Page images and extracted text
===============
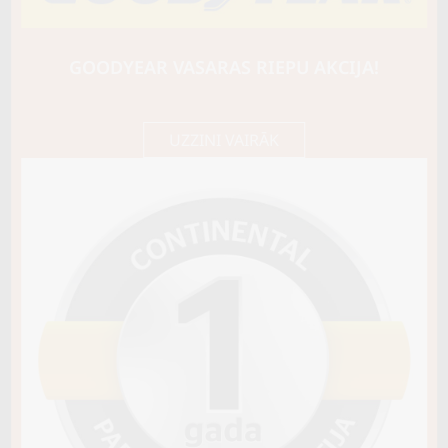
BARUM
Polaris 6
88H
GOODYEAR VASARAS RIEPU AKCIJA!
D / C / B72
97,85 €/
Cena E-veikalā
gb.
103,00 €/
gb.
UZZINI VAIRĀK
Noliktavā 4+
Pirkt
−
+
Vai pievienot riepu montāžu?
Cena 12€
Riepas iespējams saņemt veikalā vai
piegādāt uz adresi, ko varēs norādīt nakamajā solī.
Sezona
ZIEMAS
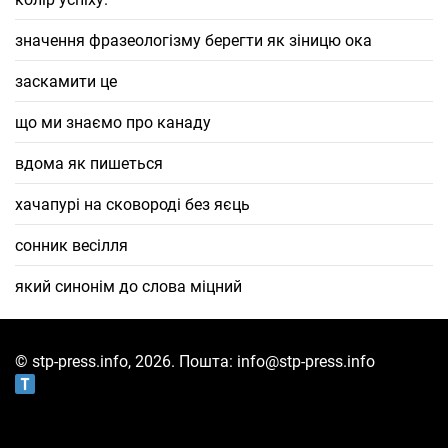
значення фразеологізму берегти як зіницю ока
заскамити це
що ми знаємо про канаду
вдома як пишеться
хачапурі на сковороді без яєць
сонник весілля
який синонім до слова міцний
© stp-press.info, 2026. Пошта: info@stp-press.info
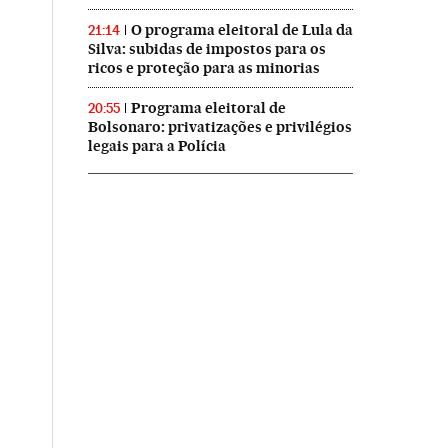
O programa eleitoral de Lula da
21:14
Silva: subidas de impostos para os
ricos e proteção para as minorias
Programa eleitoral de
20:55
Bolsonaro: privatizações e privilégios
legais para a Polícia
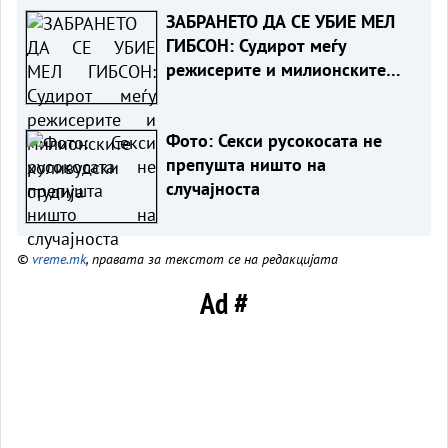
ЗАБРАНЕТО ДА СЕ УБИЕ МЕЛ
ГИБСОН: Судирот меѓу
режисерите и милионските
холивудски студија
Фото: Секси русокосата не
препушта ништо на
случајноста
©
vreme.mk
, правата за текстот се на редакцијата
Ad #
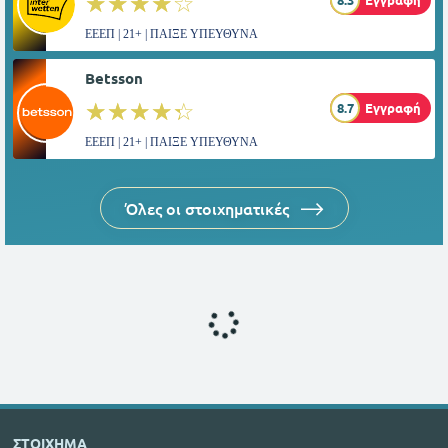
☆☆☆☆☆
★★★★★
ΕΕΕΠ | 21+ | ΠΑΙΞΕ ΥΠΕΥΘΥΝΑ
Betsson
☆☆☆☆☆
★★★★★
8.7
Εγγραφή
ΕΕΕΠ | 21+ | ΠΑΙΞΕ ΥΠΕΥΘΥΝΑ
Όλες οι στοιχηματικές
ΣΤΟΙΧΗΜΑ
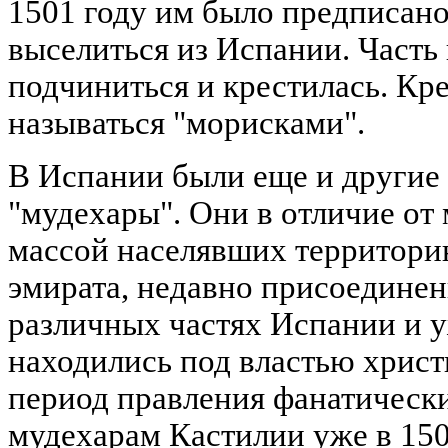
1501 году им было предписано
выселиться из Испании. Часть
подчиниться и крестилась. Кр
называться "морисками".
В Испании были еще и другие 
"мудехары". Они в отличие от
массой населявших территори
эмирата, недавно присоединен
различных частях Испании и уж
находились под властью христ
период правления фанатическ
мудехарам Кастилии уже в 15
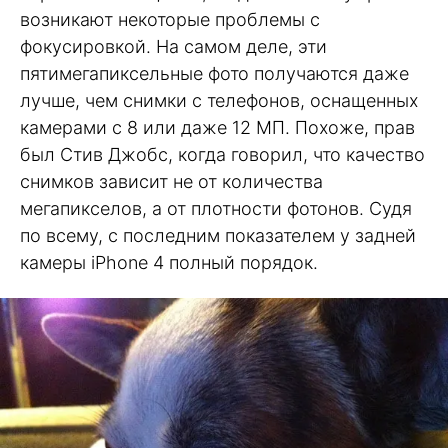
возникают некоторые проблемы с
фокусировкой. На самом деле, эти
пятимегапиксельные фото получаются даже
лучше, чем снимки с телефонов, оснащенных
камерами с 8 или даже 12 МП. Похоже, прав
был Стив Джобс, когда говорил, что качество
снимков зависит не от количества
мегапикселов, а от плотности фотонов. Судя
по всему, с последним показателем у задней
камеры iPhone 4 полный порядок.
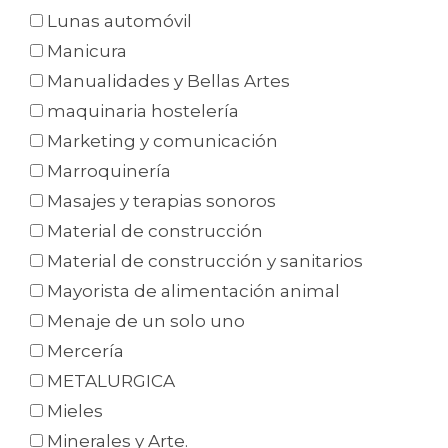
Lunas automóvil
Manicura
Manualidades y Bellas Artes
maquinaria hostelería
Marketing y comunicación
Marroquinería
Masajes y terapias sonoros
Material de construcción
Material de construcción y sanitarios
Mayorista de alimentación animal
Menaje de un solo uno
Mercería
METALURGICA
Mieles
Minerales y Arte.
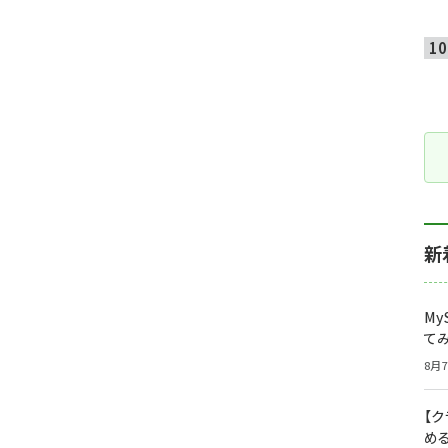
新
My
て
8月7
【
め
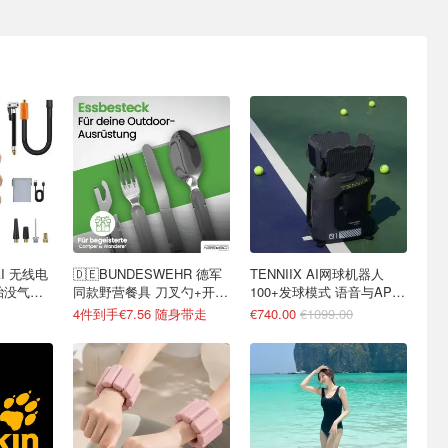
AI 无线电
🇩🇪BUNDESWEHR 德军
TENNIIX AI网球机器人
胎没气烦
同款野营餐具 刀叉勺+开罐
100+发球模式 语音与APP
器4合1
控制
4件到手€7.56 随身带走
€740.00
€1099.00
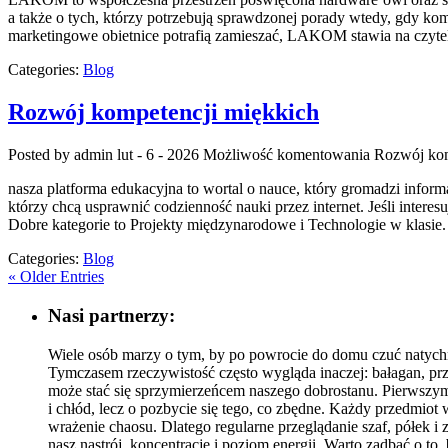
a także o tych, którzy potrzebują sprawdzonej porady wtedy, gdy kom
marketingowe obietnice potrafią zamieszać, LAKOM stawia na czyteln
Categories:
Blog
Rozwój kompetencji miękkich
Posted by admin
lut - 6 - 2026
Możliwość komentowania
Rozwój kom
nasza platforma edukacyjna to wortal o nauce, który gromadzi inform
którzy chcą usprawnić codzienność nauki przez internet. Jeśli inter
Dobre kategorie to Projekty międzynarodowe i Technologie w klasie. 
Categories:
Blog
« Older Entries
Nasi partnerzy:
Wiele osób marzy o tym, by po powrocie do domu czuć natychmi
Tymczasem rzeczywistość często wygląda inaczej: bałagan, pr
może stać się sprzymierzeńcem naszego dobrostanu. Pierwszym
i chłód, lecz o pozbycie się tego, co zbędne. Każdy przedmiot
wrażenie chaosu. Dlatego regularne przeglądanie szaf, półek i
nasz nastrój, koncentrację i poziom energii. Warto zadbać o to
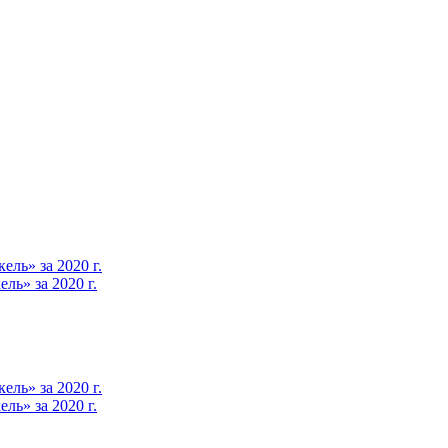
ль» за 2020 г.
ь» за 2020 г.
ль» за 2020 г.
ь» за 2020 г.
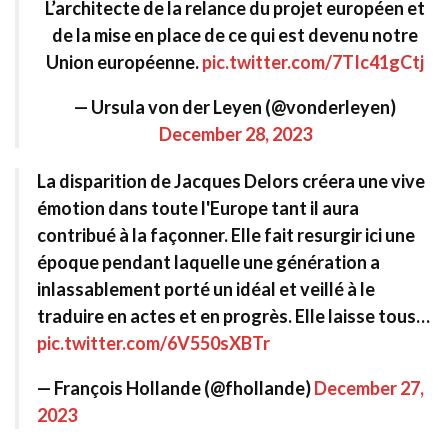
L’architecte de la relance du projet européen et
de la mise en place de ce qui est devenu notre
Union européenne.
pic.twitter.com/7TIc41gCtj
— Ursula von der Leyen (@vonderleyen)
December 28, 2023
La disparition de Jacques Delors créera une vive
émotion dans toute l'Europe tant il aura
contribué à la façonner. Elle fait resurgir ici une
époque pendant laquelle une génération a
inlassablement porté un idéal et veillé à le
traduire en actes et en progrès. Elle laisse tous…
pic.twitter.com/6V550sXBTr
— François Hollande (@fhollande)
December 27,
2023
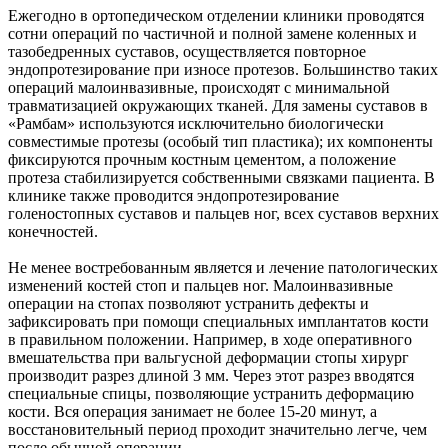
Ежегодно в ортопедическом отделении клиники проводятся
сотни операций по частичной и полной замене коленных и
тазобедренных суставов, осуществляется повторное
эндопротезирование при износе протезов. Большинство таких
операций малоинвазивные, происходят с минимальной
травматизацией окружающих тканей. Для замены суставов в
«Рамбам» используются исключительно биологически
совместимые протезы (особый тип пластика); их компоненты
фиксируются прочным костным цементом, а положение
протеза стабилизируется собственными связками пациента. В
клинике также проводится эндопротезирование
голеностопных суставов и пальцев ног, всех суставов верхних
конечностей.
Не менее востребованным является и лечение патологических
изменений костей стоп и пальцев ног. Малоинвазивные
операции на стопах позволяют устранить дефекты и
зафиксировать при помощи специальных имплантатов кости
в правильном положении. Например, в ходе оперативного
вмешательства при вальгусной деформации стопы хирург
производит разрез длиной 3 мм. Через этот разрез вводятся
специальные спицы, позволяющие устранить деформацию
кости. Вся операция занимает не более 15-20 минут, а
восстановительный период проходит значительно легче, чем
после обычной операции.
===============
What the task requires
Gather each line in the entries above where the string "эндопротезирование" is found.

Answer to this task
эндопротезирование при износе протезов. Большинство таких
клинике также проводится эндопротезирование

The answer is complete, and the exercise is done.